First 100 Days- Repeal of the Clean Water Rule and Clean Power Plan

In a major upset, Donald Trump wins the Presidency last night.  In less than twenty-four hours after the official concession by Secretary Clinton, people are scrambling to figure out what a Trump Presidency really means.  Because he was purposefully silent on specifics during the General Election, many are left this morning "reading the tea leaves" to figure out what the future might hold.

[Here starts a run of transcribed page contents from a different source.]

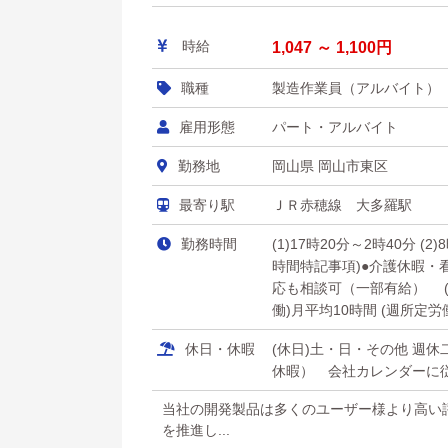
時給
1,047 ～ 1,100円
職種
製造作業員（アルバイト）
雇用形態
パート・アルバイト
勤務地
岡山県 岡山市東区
最寄り駅
ＪＲ赤穂線 大多羅駅
勤務時間
(1)17時20分～2時40分 (2
時間特記事項)●介護休暇・
応も相談可（一部有給） (休
働)月平均10時間 (週所定
休日・休暇
(休日)土・日・その他 週
休暇） 会社カレンダーに
当社の開発製品は多くのユーザー様より高い
を推進し...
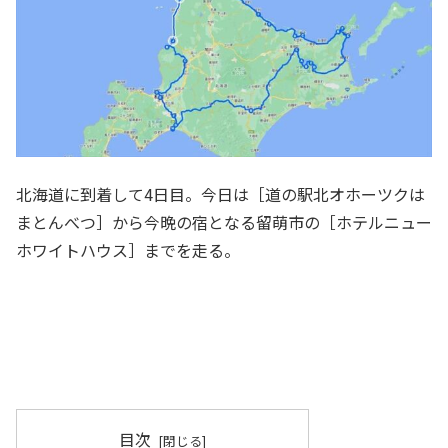
北海道に到着して4日目。今日は［道の駅北オホーツクは
まとんべつ］から今晩の宿となる留萌市の［ホテルニュー
ホワイトハウス］までを走る。
目次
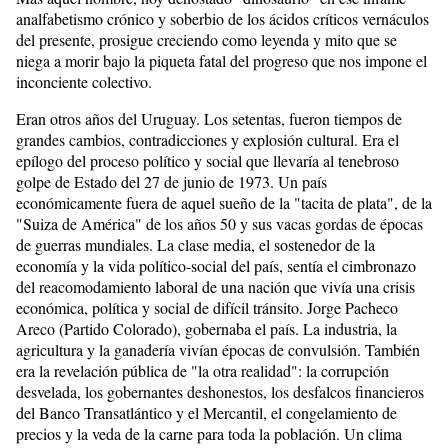
analfabetismo crónico y soberbio de los ácidos críticos vernáculos
del presente, prosigue creciendo como leyenda y mito que se
niega a morir bajo la piqueta fatal del progreso que nos impone el
inconciente colectivo.
Eran otros años del Uruguay. Los setentas, fueron tiempos de
grandes cambios, contradicciones y explosión cultural. Era el
epílogo del proceso político y social que llevaría al tenebroso
golpe de Estado del 27 de junio de 1973. Un país
económicamente fuera de aquel sueño de la "tacita de plata", de la
"Suiza de América" de los años 50 y sus vacas gordas de épocas
de guerras mundiales. La clase media, el sostenedor de la
economía y la vida político-social del país, sentía el cimbronazo
del reacomodamiento laboral de una nación que vivía una crisis
económica, política y social de difícil tránsito. Jorge Pacheco
Areco (Partido Colorado), gobernaba el país. La industria, la
agricultura y la ganadería vivían épocas de convulsión. También
era la revelación pública de "la otra realidad": la corrupción
desvelada, los gobernantes deshonestos, los desfalcos financieros
del Banco Transatlántico y el Mercantil, el congelamiento de
precios y la veda de la carne para toda la población. Un clima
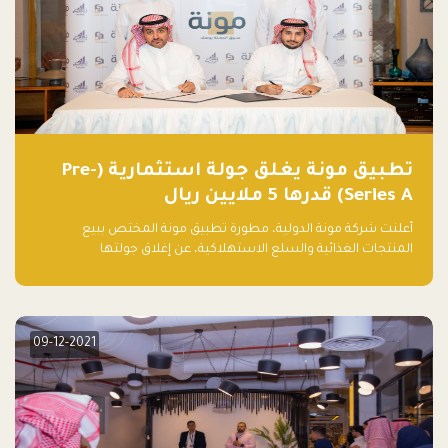
تطبيق مونة يغلق جولة استثمارية (Pre-
Series A) قدرها 5 ملايين ريال
أعلنت شركة مونة الدولية، مطورة تطبيق مونة المختص ببيع
المنتجات الغذائية والسلع الاستهلاكية، عن إغلاق جولتها
الاستثمارية (Pre- series A) بقيمة 5 ملايين ريال سعودي (1.3 مليون
دولار أمريكي)، بقيادة شركتي دعم المنشآت المحدودة وتسارع القابضة
– التابعة لشركة يزيد الراجحي القابضة.
09-12-2021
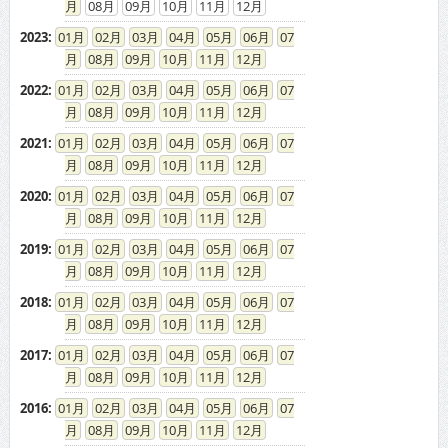
08
09
10
11
12
2023
:
01
02
03
04
05
06
07
08
09
10
11
12
2022
:
01
02
03
04
05
06
07
08
09
10
11
12
2021
:
01
02
03
04
05
06
07
08
09
10
11
12
2020
:
01
02
03
04
05
06
07
08
09
10
11
12
2019
:
01
02
03
04
05
06
07
08
09
10
11
12
2018
:
01
02
03
04
05
06
07
08
09
10
11
12
2017
:
01
02
03
04
05
06
07
08
09
10
11
12
2016
:
01
02
03
04
05
06
07
08
09
10
11
12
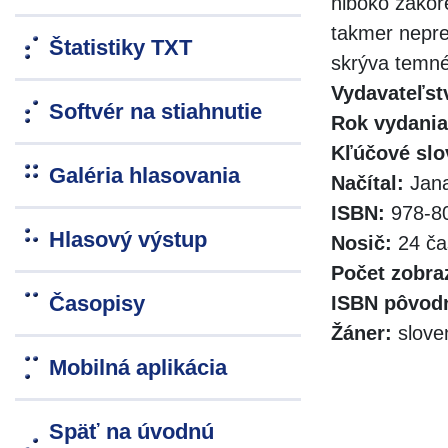
hlboko zakor
takmer nepre
Štatistiky TXT
skrýva temné
Vydavateľst
Softvér na stiahnutie
Rok vydania
Kľúčové slo
Galéria hlasovania
Načítal:
Jana
ISBN:
978-80
Hlasový výstup
Nosič:
24 ča
Počet zobra
Časopisy
ISBN pôvodn
Žáner:
slove
Mobilná aplikácia
Späť na úvodnú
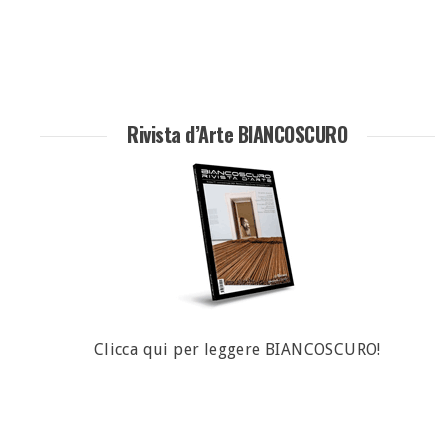
Rivista d’Arte BIANCOSCURO
Clicca qui per leggere BIANCOSCURO!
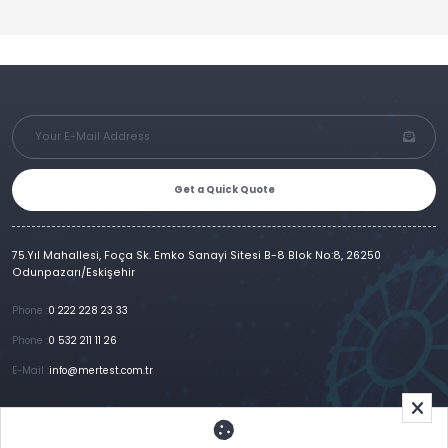
Get a Quick Quote
75.Yıl Mahallesi, Foça Sk. Emko Sanayi Sitesi B-8 Blok No:8, 26250
Odunpazarı/Eskişehir
Phone :
0 222 228 23 33
Phone :
0 532 211 11 26
E-Mail :
info@mertest.com.tr
Home
Corporate
Products
References
Gallery
E-Catalog
İletişim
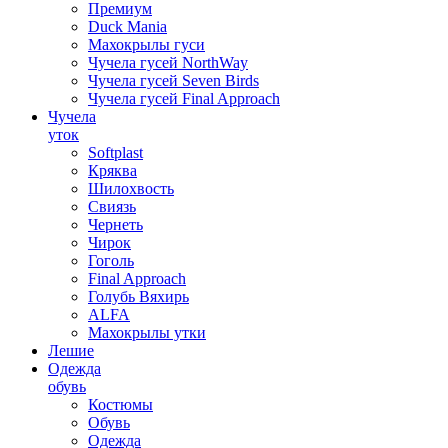
Премиум
Duck Mania
Махокрылы гуси
Чучела гусей NorthWay
Чучела гусей Seven Birds
Чучела гусей Final Approach
Чучела
уток
Softplast
Кряква
Шилохвость
Свиязь
Чернеть
Чирок
Гоголь
Final Approach
Голубь Вяхирь
ALFA
Махокрылы утки
Лешие
Одежда
обувь
Костюмы
Обувь
Одежда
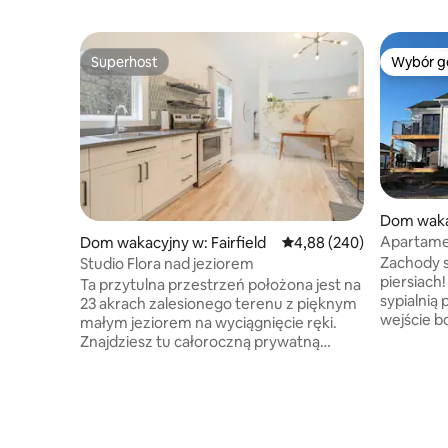
Superhost
Wybór g
Superhost
Wybór g
Dom waka
Apartamen
Dom wakacyjny w: Fairfield
Średnia ocena: 4,88 na 5,
4,88 (240)
z prywat
Zachody s
Studio Flora nad jeziorem
piersiach
Ta przytulna przestrzeń położona jest na
sypialnią
23 akrach zalesionego terenu z pięknym
wejście b
małym jeziorem na wyciągnięcie ręki.
przodu i 
Znajdziesz tu całoroczną prywatną
apartamentu. Aneks kuche
wannę z hydromasażem, w pełni
pełnowym
wyposażoną kuchnię, gry planszowe i
mikrofalo
łóżko typu king size. Położony na
Keurig, to
obrzeżach St Martins i Fundy Trail
Kuchnia/sa
Parkway, znajdziesz u nas wszystko,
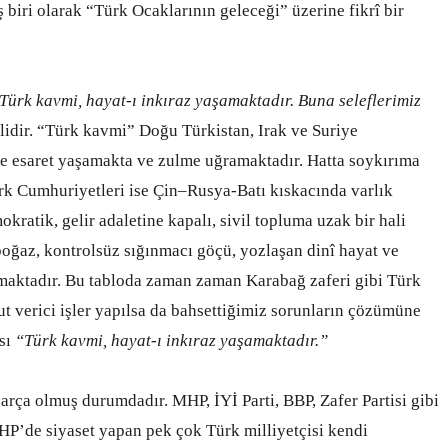
biri olarak “Türk Ocaklarının geleceği” üzerine fikrî bir
Türk kavmi, hayat-ı inkıraz yaşamaktadır. Buna seleflerimiz
rlidir. “Türk kavmi” Doğu Türkistan, Irak ve Suriye
e esaret yaşamakta ve zulme uğramaktadır. Hatta soykırıma
rk Cumhuriyetleri ise Çin–Rusya-Batı kıskacında varlık
kratik, gelir adaletine kapalı, sivil topluma uzak bir hali
oğaz, kontrolsüz sığınmacı göçü, yozlaşan dinî hayat ve
şmaktadır. Bu tabloda zaman zaman Karabağ zaferi gibi Türk
ut verici işler yapılsa da bahsettiğimiz sorunların çözümüne
sı
“Türk kavmi, hayat-ı inkıraz yaşamaktadır.”
parça olmuş durumdadır. MHP, İYİ Parti, BBP, Zafer Partisi gibi
CHP’de siyaset yapan pek çok Türk milliyetçisi kendi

It is no different when it comes to the future of the EPA and environmental regulations.

Clearly, President-Elect Trump intends to reduce environmental regulation.  Just how far he plans on going has yet to be seen.  However, two of the most significant EPA regulatory actions under the Obama Administration are clearly on the chopping block-  the Clean Water Rule and Clean Power Plan.

What repeal of the Clean Water Rule will mean?

The Clean Water Rule was the Obama Administration's attempt to extend the reach of federal jurisdiction under the Clean Water Act to most waters and wetlands.  To understand the reason for the Clean Water Rule it is important to review the long history that led to is promulgation by EPA.

The CWA limits jurisdiction to "navigable waters" which is defined as "waters of the United States, including the territorial seas." 33 U.S.C. Section 1361(7)  Interpretation of the vague term- "waters of the United States"- has been left largely to guidance and the Courts. The most significant decisions were issued by the Supreme Court in Rapanos and SWANCC. Justice Kennedy, plurality decision in Rapanos held that CWA jurisdiction extended to both navigable waters and any non-navigable water that had a "significant nexus" to a navigable waterway.  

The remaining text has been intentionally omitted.